Thiol-ene microlattices were fabricated from an interconnected pattern of self-propagating photopolymer waveguides as described in detail in Refs. 3 and 19. After postcuring at 120 ºC in air for 12 h, the polymer microlattices were used as direct templates for deposition of thin films. Nickel and copper were deposited by electroless plating using a commercially available process (OM Group Inc., Cleveland, OH), which resulted in a nanocrystalline microstructure of nickel with 7 wt.% phosphorous with a grain size of 7 nm20 and pure copper with a grain size of ∼10 nm, respectively,21 see Ref. 1 for details. Parylene AF4, a fluorinated poly(p-xylylene) polymer (see Fig. 1) was deposited by chemical vapor deposition by Specialty Coating Systems™, Inc.
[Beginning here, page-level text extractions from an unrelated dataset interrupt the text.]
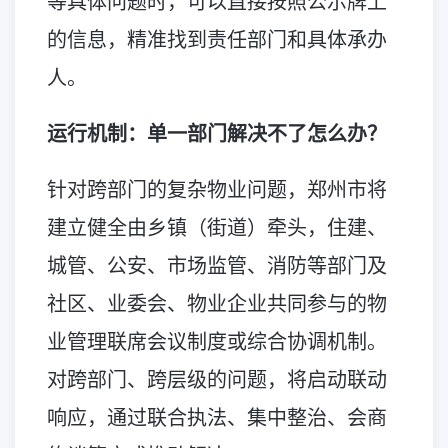
等具体问题时，可以直接按照公示牌上
的信息，精准找到责任部门和具体承办
人。
运行机制：单一部门解决不了怎么办？
针对跨部门的复杂物业问题，郑州市将
建立健全由乡镇（街道）牵头，住建、
城管、公安、市场监管、消防等部门及
社区、业委会、物业企业共同参与的物
业管理联席会议制度或综合协调机制。
对跨部门、跨层级的问题，将启动联动
响应，通过联合执法、集中整治、会商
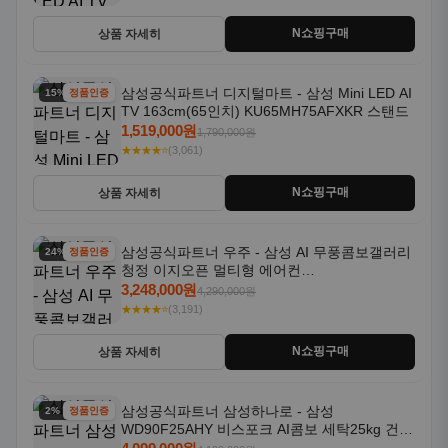
N쇼핑구매
상품 자세히
삼성공식파트너 디지털마트 - 삼성 Mini LED AI
15% 할인
정품인증
TV 163cm(65인치) KU65MH75AFXKR 스탠드
1,519,000원
1,790,000원
★★★★⭐
(3,061)
N쇼핑구매
상품 자세히
삼성공식파트너 우주 - 삼성 AI 무풍콤보갤러리
24% 할인
정품인증
청정 이지오픈 멀티형 에어컨
AF80F17D22WRS 기본설치포함
3,248,000원
4,290,000원
★★★★⭐
(3,191)
N쇼핑구매
상품 자세히
삼성공식파트너 삼성하나로 - 삼성
2% 할인
정품인증
WD90F25AHY 비스포크 AI콤보 세탁25kg 건조
18kg 자동문열림 1등급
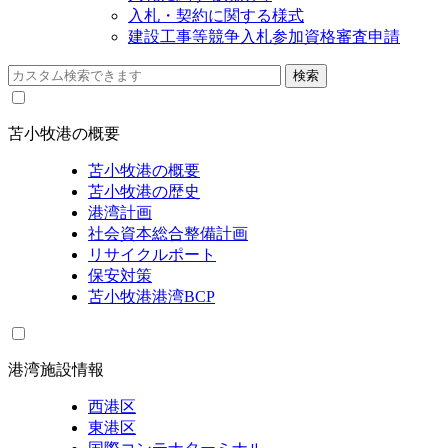
入札・契約に関する様式
建設工事等競争入札参加資格審査申請
苫小牧港の概要
苫小牧港の概要
苫小牧港の歴史
港湾計画
社会資本総合整備計画
リサイクルポート
保安対策
苫小牧港港湾BCP
港湾施設情報
西港区
東港区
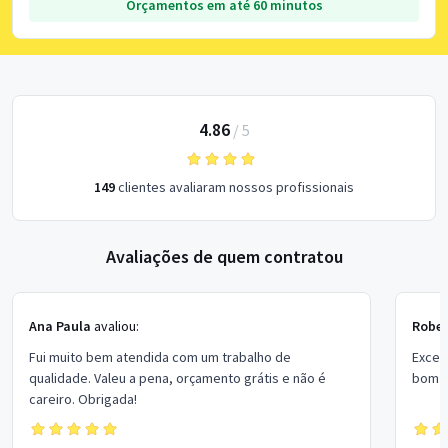
Orçamentos em até 60 minutos
4.86
/
5
149
clientes avaliaram nossos profissionais
Avaliações de quem contratou
Ana Paula
avaliou:
Rober
Fui muito bem atendida com um trabalho de
Excel
qualidade. Valeu a pena, orçamento grátis e não é
bom p
careiro. Obrigada!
Di-para-xylylene dimer was vaporized at 150 ºC and 1 Torr, pyrolyzed to the monomer at 600 ºC and 0.5 Torr and then deposited as polymer at 25 ºC and 0.1 Torr.22,23

Silica was deposited as an amorphous thin film by ALD by Arradiance Inc. in Sudbury, Massachusetts. Tris(tert-butoxy)silanol precursor was used at a temperature of 95 °C and deposited at 150 °C in a GEMStar® system with the catalysis of trimethylaluminum, which resulted in a fast growth rate of approximately 10 nm/cycle comparable to reports in the literature.24,25

Gold was deposited as crystalline thin film by electron beam evaporation using a CHA Industries Mark 50 electron beam evaporator. A rotary, 3-dome planetary fixture was used to continuously change the microlattice's angle with respect to the evaporant stream, and the microlattice was flipped over halfway through the deposition to improve coverage. By selecting a microlattice with less cells across the thickness and a more open structure (Fig. 1) non-uniformities in the gold film thickness could be minimized.
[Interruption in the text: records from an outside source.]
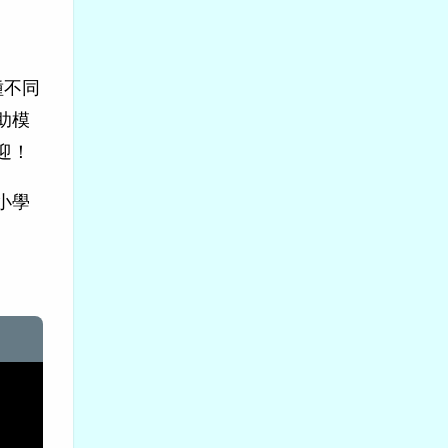
種不同
助模
迎！
小學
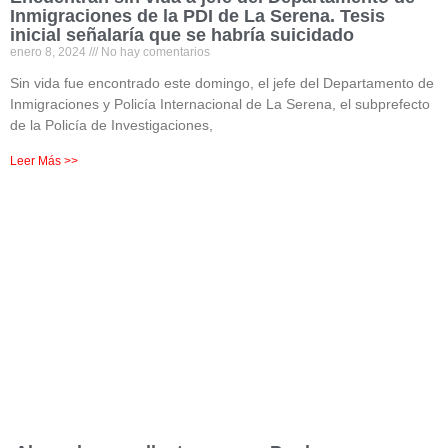
Inmigraciones de la PDI de La Serena. Tesis
inicial señalaría que se habría suicidado
enero 8, 2024
No hay comentarios
Sin vida fue encontrado este domingo, el jefe del Departamento de
Inmigraciones y Policía Internacional de La Serena, el subprefecto
de la Policía de Investigaciones,
Leer Más >>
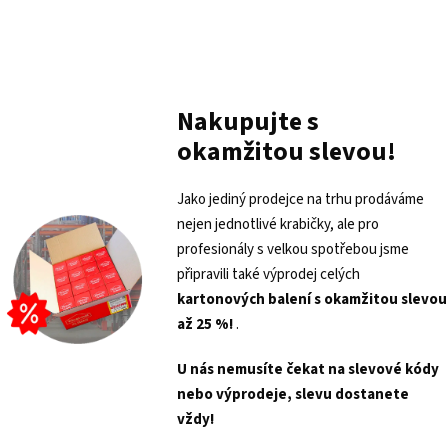
Nakupujte s
okamžitou slevou!
Jako jediný prodejce na trhu prodáváme
nejen jednotlivé krabičky, ale pro
profesionály s velkou spotřebou jsme
připravili také výprodej celých
kartonových balení s
okamžitou slevou
až 25 %!
.
U nás nemusíte čekat na slevové kódy
nebo výprodeje, slevu dostanete
vždy!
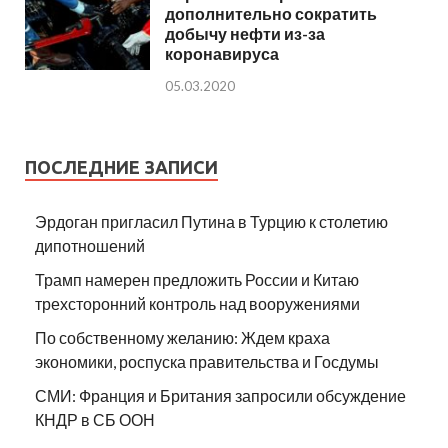
дополнительно сократить
добычу нефти из-за
коронавируса
05.03.2020
ПОСЛЕДНИЕ ЗАПИСИ
Эрдоган пригласил Путина в Турцию к столетию
дипотношений
Трамп намерен предложить России и Китаю
трехсторонний контроль над вооружениями
По собственному желанию: Ждем краха
экономики, роспуска правительства и Госдумы
СМИ: Франция и Британия запросили обсуждение
КНДР в СБ ООН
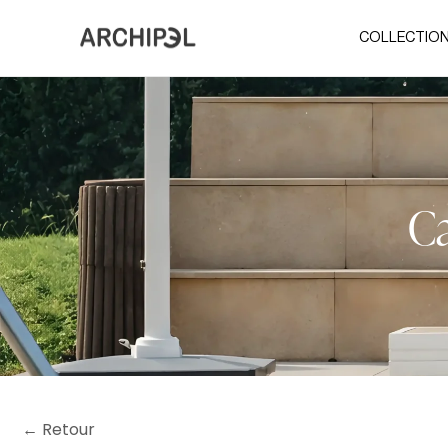
COLLECTIO
Ca
← Retour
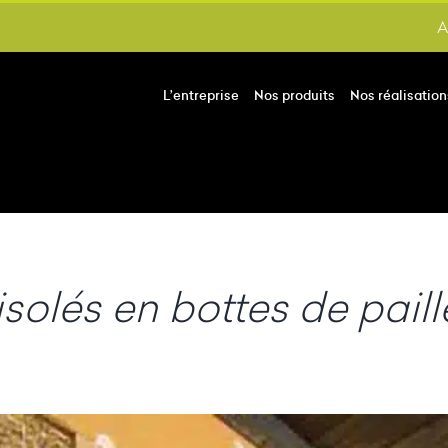
A
L’entreprise
Nos produits
Nos réalisation
solés en bottes de paill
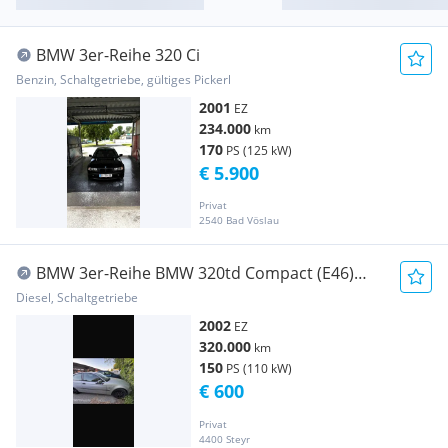
BMW 3er-Reihe 320 Ci
Benzin, Schaltgetriebe, gültiges Pickerl
2001
EZ
234.000
km
170
PS (125 kW)
€ 5.900
Privat
2540 Bad Vöslau
BMW 3er-Reihe BMW 320td Compact (E46)
150ps
Diesel, Schaltgetriebe
2002
EZ
320.000
km
150
PS (110 kW)
€ 600
Privat
4400 Steyr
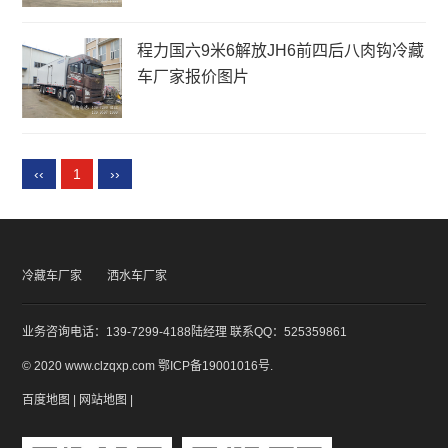
程力国六9米6解放JH6前四后八肉钩冷藏
车厂家报价图片
‹‹
1
››
冷藏车厂家
洒水车厂家
业务咨询电话：139-7299-4188陆经理 联系QQ：525359861
© 2020 www.clzqxp.com
鄂ICP备19001016号
.
百度地图
|
网站地图
|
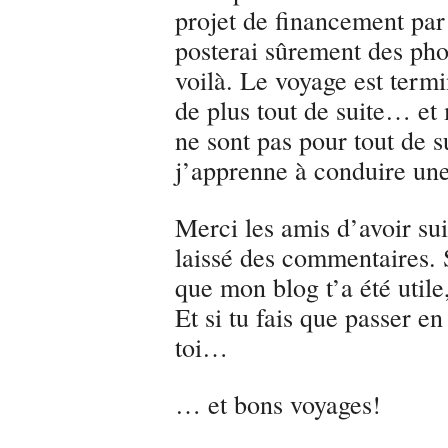
projet de financement par
posterai sûrement des ph
voilà. Le voyage est termi
de plus tout de suite… et
ne sont pas pour tout de s
j’apprenne à conduire un
Merci les amis d’avoir su
laissé des commentaires. S
que mon blog t’a été utile
Et si tu fais que passer e
toi…
… et bons voyages!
After deposition of the different thin films, the top and bottom surfaces of each microlattice were sanded to expose the underlying polymer. The polymer was then chemically etched in a base solution (1.5M NaOH in 50% H2O/50% methanol at 60 °C), creating the hollow microlattices shown in Fig. 1. The lightest samples were freeze dried after exchanging the NaOH solution to deionized water and then to t-butanol in order to avoid collapse on removal from solution. The film thickness was measured by cross-sectional scanning electron microscopy (SEM) and verified by comparing measured densities with a computer aided design (CAD) model.
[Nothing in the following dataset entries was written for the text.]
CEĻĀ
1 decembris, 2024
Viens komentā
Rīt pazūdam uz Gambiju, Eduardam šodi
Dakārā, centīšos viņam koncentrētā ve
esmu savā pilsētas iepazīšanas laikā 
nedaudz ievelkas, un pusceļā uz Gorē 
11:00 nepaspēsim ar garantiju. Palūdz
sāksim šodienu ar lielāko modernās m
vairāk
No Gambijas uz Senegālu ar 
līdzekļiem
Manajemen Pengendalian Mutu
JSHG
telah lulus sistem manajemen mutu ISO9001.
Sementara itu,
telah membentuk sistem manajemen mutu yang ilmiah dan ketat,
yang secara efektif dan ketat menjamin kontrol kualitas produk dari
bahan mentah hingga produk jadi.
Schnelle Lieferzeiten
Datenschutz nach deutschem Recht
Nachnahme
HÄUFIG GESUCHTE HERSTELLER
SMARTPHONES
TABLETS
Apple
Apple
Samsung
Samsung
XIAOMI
The compression tests were performed on a servo-electric INSTRON® 5565 frame. The displacement rate was 0.01 mm/s for loading and unloading, and microlattices of similar dimensions as shown in Fig. 1 were tested between compression platens without attachment. The loads were measured by a SENSOTEC® load cell with a range of 250 N or an INSTRON load cell with a range of 500 N, and the displacements were measured by an Electronic Instrument Research laser extensometer (Ref. 26).

This investigation was sponsored by the Defense Advanced Research Projects Agency under the Materials with Controlled Microstructural Architecture program managed by J. Goldwasser (Contract No. W91CRB-10-0305). The authors would like to thank A. Sorensen and M. Allenby (HRL Laboratories, LLC) for help with sample preparation and testing.